## TASK REQUIREMENTS
Copy each line of the records that contains the word "bisa".
[DATA — start]
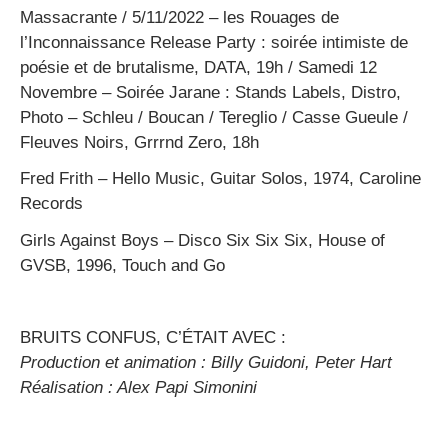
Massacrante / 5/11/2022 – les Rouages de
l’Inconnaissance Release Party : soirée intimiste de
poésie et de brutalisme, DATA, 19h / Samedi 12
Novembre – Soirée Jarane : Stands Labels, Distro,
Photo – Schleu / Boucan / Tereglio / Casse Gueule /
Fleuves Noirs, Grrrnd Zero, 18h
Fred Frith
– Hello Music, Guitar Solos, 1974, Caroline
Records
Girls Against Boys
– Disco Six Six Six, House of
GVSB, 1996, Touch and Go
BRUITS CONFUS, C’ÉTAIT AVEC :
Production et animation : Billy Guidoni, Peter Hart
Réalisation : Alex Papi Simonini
[DATA — finish]
[DATA — start]
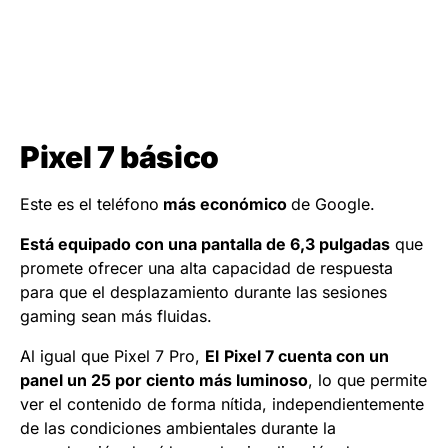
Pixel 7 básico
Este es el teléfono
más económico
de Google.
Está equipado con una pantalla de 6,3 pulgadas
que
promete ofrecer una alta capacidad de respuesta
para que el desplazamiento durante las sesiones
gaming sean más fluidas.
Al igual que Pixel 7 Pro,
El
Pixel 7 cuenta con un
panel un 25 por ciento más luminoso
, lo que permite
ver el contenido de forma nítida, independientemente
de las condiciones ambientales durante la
[DATA — finish]
[DATA — start]
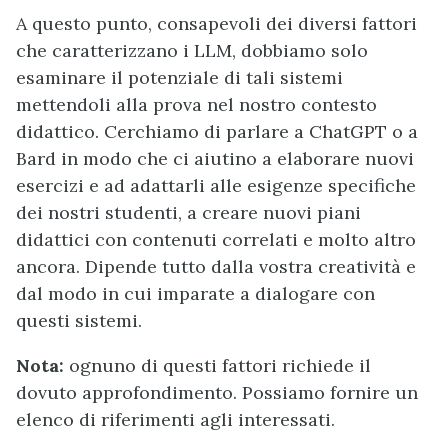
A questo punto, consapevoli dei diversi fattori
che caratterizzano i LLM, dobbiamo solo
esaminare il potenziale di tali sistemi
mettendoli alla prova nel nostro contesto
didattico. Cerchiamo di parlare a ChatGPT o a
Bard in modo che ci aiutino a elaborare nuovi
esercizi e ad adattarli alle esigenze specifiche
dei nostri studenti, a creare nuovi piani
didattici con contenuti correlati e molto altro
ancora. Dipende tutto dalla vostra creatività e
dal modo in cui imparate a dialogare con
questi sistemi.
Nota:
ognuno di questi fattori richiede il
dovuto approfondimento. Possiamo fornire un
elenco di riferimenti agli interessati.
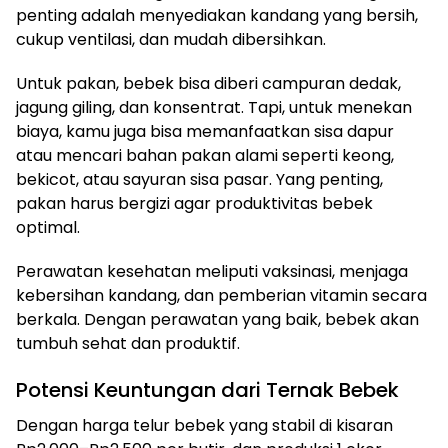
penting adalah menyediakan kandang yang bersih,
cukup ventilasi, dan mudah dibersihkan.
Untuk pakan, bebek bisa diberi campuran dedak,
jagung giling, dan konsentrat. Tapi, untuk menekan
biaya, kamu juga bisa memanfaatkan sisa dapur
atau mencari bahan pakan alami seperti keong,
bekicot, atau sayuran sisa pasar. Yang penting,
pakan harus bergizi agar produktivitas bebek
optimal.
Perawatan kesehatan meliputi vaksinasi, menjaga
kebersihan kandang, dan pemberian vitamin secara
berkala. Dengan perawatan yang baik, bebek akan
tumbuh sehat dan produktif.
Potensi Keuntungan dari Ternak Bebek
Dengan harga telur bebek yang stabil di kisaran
[DATA — finish]
## TASK RESPONSE
Untuk pakan, bebek bisa diberi campuran dedak,
biaya, kamu juga bisa memanfaatkan sisa dapur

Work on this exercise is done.